Eduardo Baptista, um nome de respeito para Série B do Campeonato Brasileiro, sucumbiu e deixou o Onésio Brasileiro Alvarenga com 37% de aproveitamento.
Com o mesmo desempenho, Marcelo Cabo – dono de dois acessos com Atlético e CSA – também foi demitido.
Rafael Toledo assumiu o time para o jogo contra o São Bento. Foi derrotado e certamente será substituído.
Vem aí o quinto técnico no Vila Nova Futebol Clube em 2019.
É uma mostra que o time colorado é uma máquina de derrubar técnico, e não é pelo perfil do elenco ou o caráter dos jogadores.
Mas sim a qualidade apresentada na temporada. Falta em certos momentos… vontade. Situação observada por Rafael Toledo em entrevista à Rádio Sagres.
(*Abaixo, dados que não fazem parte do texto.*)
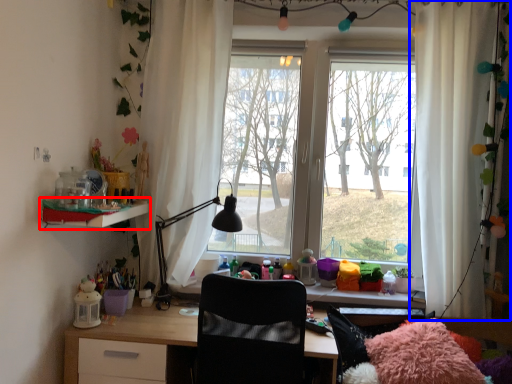 Question: Which object appears closest to the camera in this image, shelf (highlighted by a red box) or curtain (highlighted by a blue box)?

Choices:
 (A) shelf
 (B) curtain

Answer: (A) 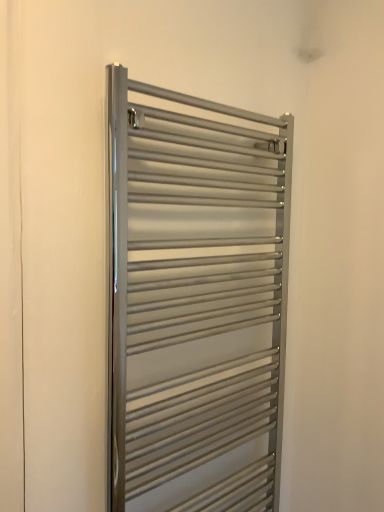 Find the location of a particular element. The image size is (384, 512). satin silver towel rack at center is located at coordinates (194, 302).

Image resolution: width=384 pixels, height=512 pixels. What do you see at coordinates (194, 302) in the screenshot?
I see `satin silver towel rack at center` at bounding box center [194, 302].

Find the location of a particular element. Image resolution: width=384 pixels, height=512 pixels. satin silver towel rack at center is located at coordinates (194, 302). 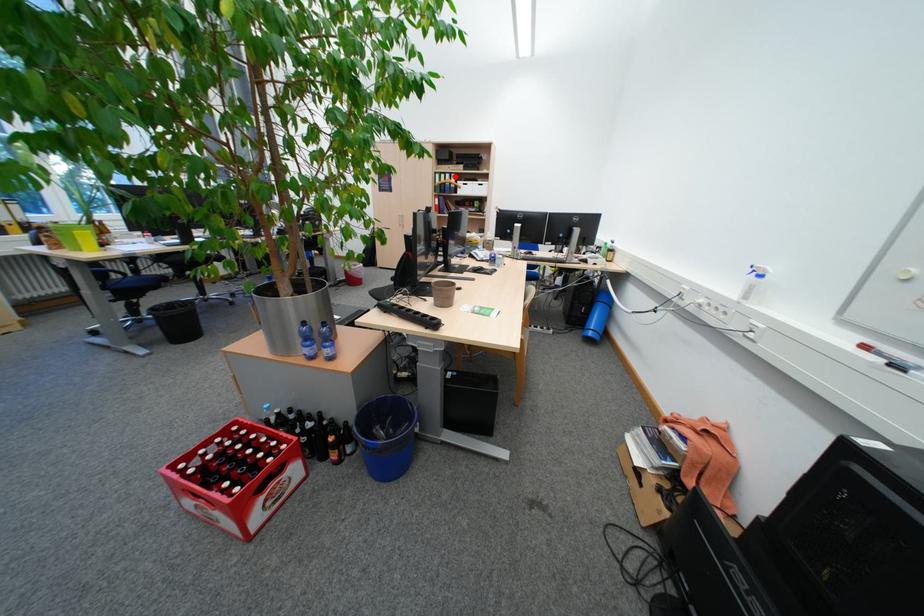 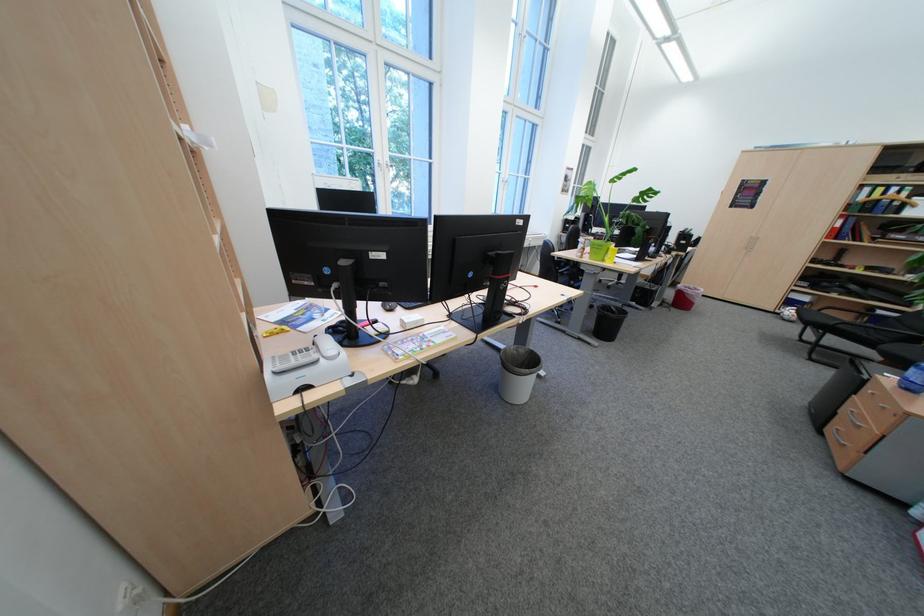 Find the pixel in the second image that matches the highlighted location in the first image.

(893, 190) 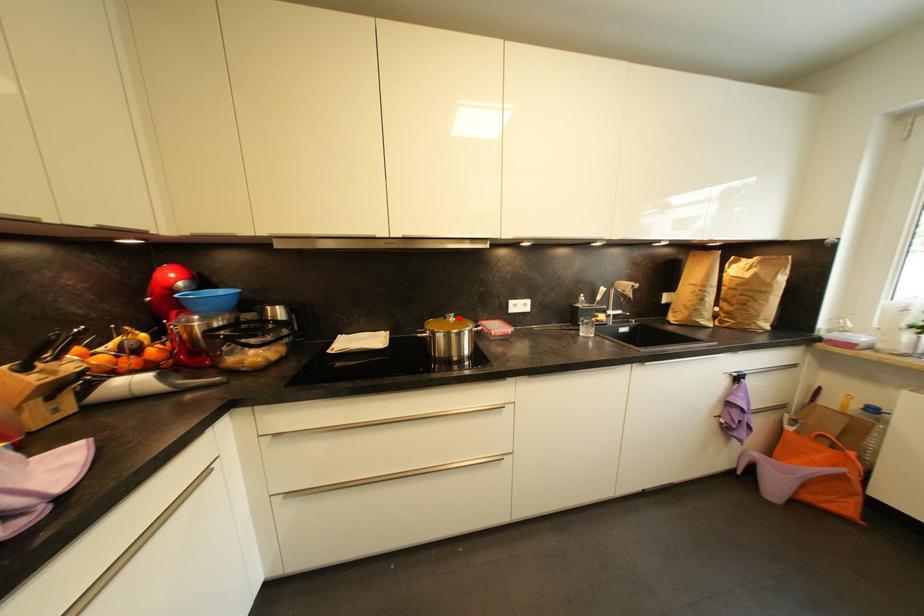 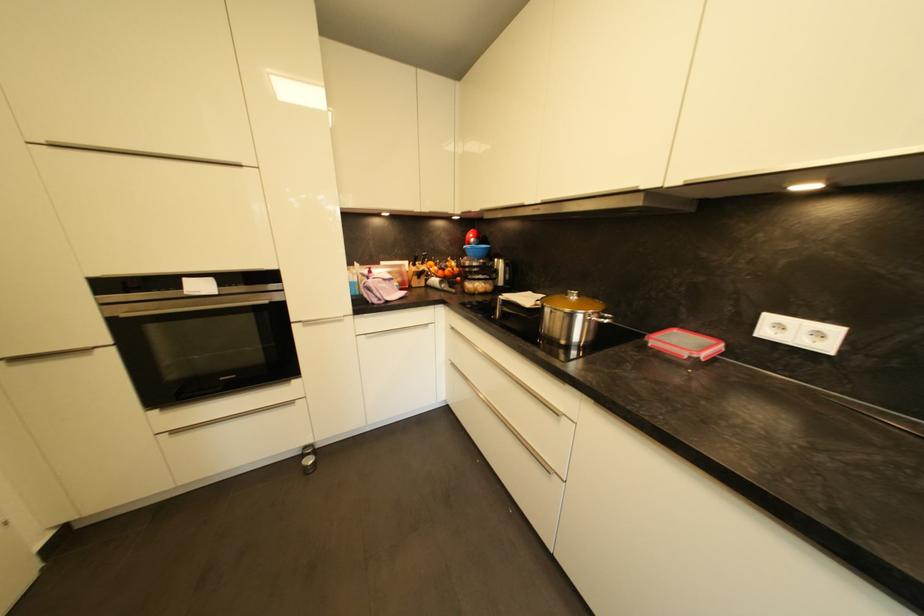 Where in the second image is the point corresponding to the highlighted location from the first image?

(584, 298)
O time, mesmo com alguns atletas de qualidade (Alan Mineiro, Wesley Matos, Bruno Mezenga, Ramon, Jussani) não se mostra competitivo.
O torcedor vai jogando a toalha e quando olha para a tabela, o desespero é maior.
Sexta-Feira tem o Atlético, depois vem aí América Mineiro em Belo Horizonte, Bragantino e Sport fora, Coritiba no Serra Dourada… O Vila não venceu Criciúma e São bento – agora tem essas pedreiras pela frente.